▶ _Assignment_
Reproduce all the entries exactly and keep the pictures out.

▶ _Recorded data_
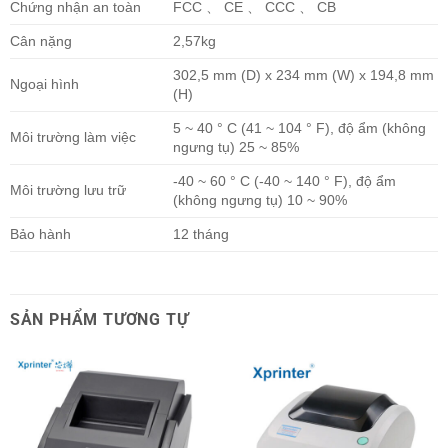
Chứng nhận an toàn
FCC 、 CE 、 CCC 、 CB
Cân nặng
2,57kg
302,5 mm (D) x 234 mm (W) x 194,8 mm
Ngoại hình
(H)
5 ~ 40 ° C (41 ~ 104 ° F), độ ẩm (không
Môi trường làm việc
ngưng tụ) 25 ~ 85%
-40 ~ 60 ° C (-40 ~ 140 ° F), độ ẩm
Môi trường lưu trữ
(không ngưng tụ) 10 ~ 90%
Bảo hành
12 tháng
SẢN PHẨM TƯƠNG TỰ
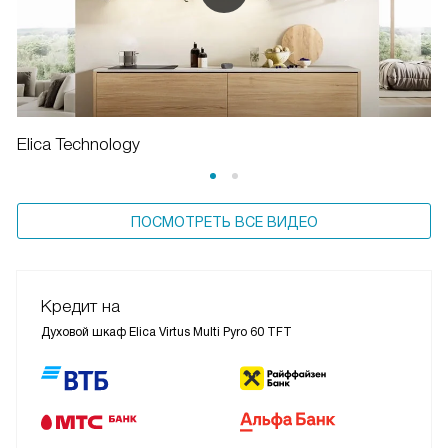
Elica Technology
ПОСМОТРЕТЬ ВСЕ ВИДЕО
Кредит на
Духовой шкаф Elica Virtus Multi Pyro 60 TFT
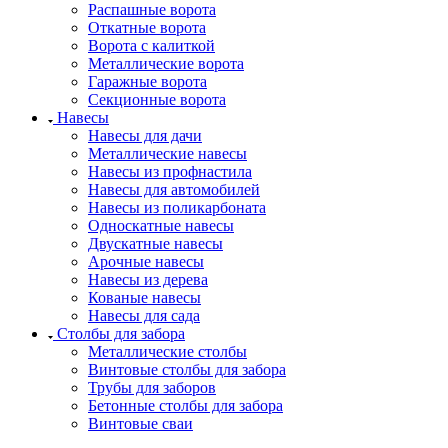
Распашные ворота
Откатные ворота
Ворота с калиткой
Металлические ворота
Гаражные ворота
Секционные ворота
Навесы
Навесы для дачи
Металлические навесы
Навесы из профнастила
Навесы для автомобилей
Навесы из поликарбоната
Односкатные навесы
Двускатные навесы
Арочные навесы
Навесы из дерева
Кованые навесы
Навесы для сада
Столбы для забора
Металлические столбы
Винтовые столбы для забора
Трубы для заборов
Бетонные столбы для забора
Винтовые сваи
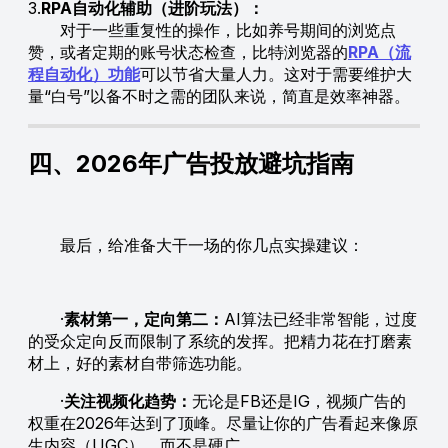
3.
RPA自动化辅助（进阶玩法）：
对于一些重复性的操作，比如养号期间的浏览点
赞，或者定期的账号状态检查，比特浏览器的
RPA（流
程自动化）功能
可以节省大量人力。这对于需要维护大
量“白号”以备不时之需的团队来说，简直是效率神器。
四、2026年广告投放避坑指南
最后，给准备大干一场的你几点实操建议：
·
素材第一，定向第二：
AI算法已经非常智能，过度
的受众定向反而限制了系统的发挥。把精力花在打磨素
材上，好的素材自带筛选功能。
·
关注视频化趋势：
无论是FB还是IG，视频广告的
权重在2026年达到了顶峰。尽量让你的广告看起来像原
生内容（UGC），而不是硬广。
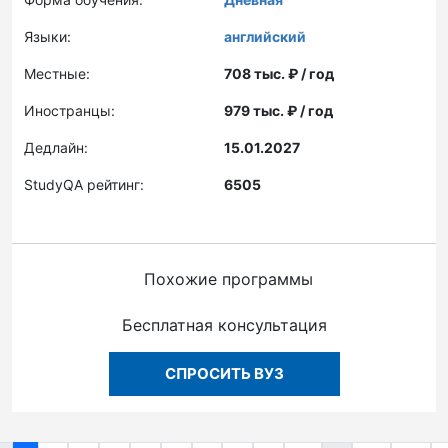
Языки:
английский
Местные:
708 тыс. ₽ / год
Иностранцы:
979 тыс. ₽ / год
Дедлайн:
15.01.2027
StudyQA рейтинг:
6505
Похожие программы
Бесплатная консультация
СПРОСИТЬ ВУЗ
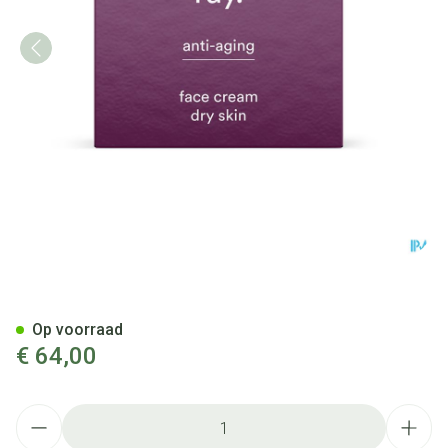
Ray A/aging Dag Nacht Cr Dr
Op voorraad
€ 64,00
Aantal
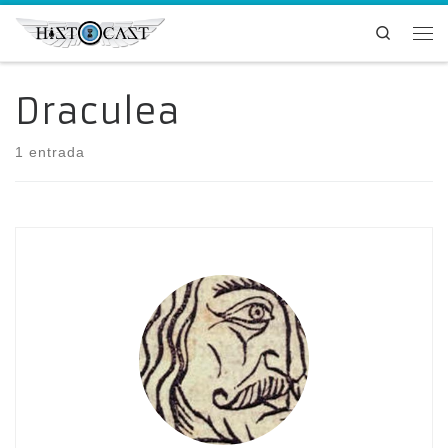
Saltar al contenido
Search
Me
Draculea
1 entrada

▶ _Solution for this problem_
Chứng nhận an toàn
FCC 、 CE 、 CCC 、 CB
Cân nặng
2,57kg
302,5 mm (D) x 234 mm (W) x 194,8 mm
Ngoại hình
(H)
5 ~ 40 ° C (41 ~ 104 ° F), độ ẩm (không
Môi trường làm việc
ngưng tụ) 25 ~ 85%
-40 ~ 60 ° C (-40 ~ 140 ° F), độ ẩm
Môi trường lưu trữ
(không ngưng tụ) 10 ~ 90%
Bảo hành
12 tháng
SẢN PHẨM TƯƠNG TỰ
Elica Technology
ПОСМОТРЕТЬ ВСЕ ВИДЕО
Кредит на
Духовой шкаф Elica Virtus Multi Pyro 60 TFT
Распашные ворота
Откатные ворота
Ворота с калиткой
Металлические ворота
Гаражные ворота
Секционные ворота
Навесы
Навесы для дачи
Металлические навесы
Навесы из профнастила
Навесы для автомобилей
Навесы из поликарбоната
Односкатные навесы
Двускатные навесы
Арочные навесы
Навесы из дерева
Кованые навесы
Навесы для сада
Столбы для забора
Металлические столбы
Винтовые столбы для забора
Трубы для заборов
Бетонные столбы для забора
Винтовые сваи
3.
RPA自动化辅助（进阶玩法）：
对于一些重复性的操作，比如养号期间的浏览点
赞，或者定期的账号状态检查，比特浏览器的
RPA（流
程自动化）功能
可以节省大量人力。这对于需要维护大
量“白号”以备不时之需的团队来说，简直是效率神器。
四、2026年广告投放避坑指南
最后，给准备大干一场的你几点实操建议：
·
素材第一，定向第二：
AI算法已经非常智能，过度
的受众定向反而限制了系统的发挥。把精力花在打磨素
材上，好的素材自带筛选功能。
·
关注视频化趋势：
无论是FB还是IG，视频广告的
权重在2026年达到了顶峰。尽量让你的广告看起来像原
生内容（UGC），而不是硬广。
Языки:
английский
Местные:
708 тыс. ₽ / год
Иностранцы:
979 тыс. ₽ / год
Дедлайн:
15.01.2027
StudyQA рейтинг:
6505
Похожие программы
Бесплатная консультация
СПРОСИТЬ ВУЗ
Ray A/aging Dag Nacht Cr Dr
Op voorraad
€ 64,00
Aantal
Saltar al contenido
Search
Me
Draculea
1 entrada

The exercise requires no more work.